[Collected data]
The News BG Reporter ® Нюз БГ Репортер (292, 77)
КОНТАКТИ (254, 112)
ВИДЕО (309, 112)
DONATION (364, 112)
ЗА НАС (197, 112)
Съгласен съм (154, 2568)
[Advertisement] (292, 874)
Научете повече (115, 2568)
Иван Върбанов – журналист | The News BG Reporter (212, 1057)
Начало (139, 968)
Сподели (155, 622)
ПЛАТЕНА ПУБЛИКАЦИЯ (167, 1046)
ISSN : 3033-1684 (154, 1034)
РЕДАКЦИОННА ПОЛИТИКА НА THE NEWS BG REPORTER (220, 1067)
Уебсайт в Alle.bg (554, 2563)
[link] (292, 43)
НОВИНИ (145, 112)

▶ [WHAT YOU WILL DO]: The entries above must be output exactly, with every line preserved.

▶ [TASK ANSWER]:
The News BG Reporter ® Нюз БГ Репортер (292, 77)
КОНТАКТИ (254, 112)
ВИДЕО (309, 112)
DONATION (364, 112)
ЗА НАС (197, 112)
Съгласен съм (154, 2568)
[Advertisement] (292, 874)
Научете повече (115, 2568)
Иван Върбанов – журналист | The News BG Reporter (212, 1057)
Начало (139, 968)
Сподели (155, 622)
ПЛАТЕНА ПУБЛИКАЦИЯ (167, 1046)
ISSN : 3033-1684 (154, 1034)
РЕДАКЦИОННА ПОЛИТИКА НА THE NEWS BG REPORTER (220, 1067)
Уебсайт в Alle.bg (554, 2563)
[link] (292, 43)
НОВИНИ (145, 112)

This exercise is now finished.